Should the -8 be evaluated when determining award? We have no idea if, when, or how long we would need this extension currently and the -8 is not priced. Should the worse case scenario be used for evaluation based on using the option after the 4th option for the full 6 months available under the -8 clause?
In determining award, about the only way you have a protest sustained is if you deviate from your stated evaluation criteria. Here is the FAR cite
52.217-5 Evaluation of Options.
As prescribed in 17.208(c), insert a provision substantially the same as the following:
Evaluation of Options (July 1990)
Except when it is determined in accordance with FAR 17.206(b) not to be in the Government’s best interests, the Government will evaluate offers for award purposes by adding the total price for all options to the total price for the basic requirement. Evaluation of options will not obligate the Government to exercise the option(s).
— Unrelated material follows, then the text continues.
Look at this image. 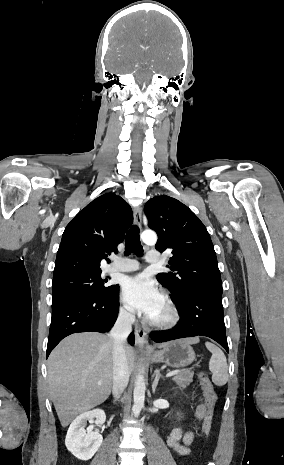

The way i would address this in the evalaution criteria is to explicitely say the contract price will be evaluated on the basis of the base year and the four prepriced option years. That specifically excludes the up to 6 month bridge option that is causing concern.
I have never included this up to six month extension as part of an evaluation criteria and do not know of any cases where a contractor protested based on not including this. bottom line, you are are pretty solid ground to not include it unless for some reason it was explicitly included in the evaluation criteria.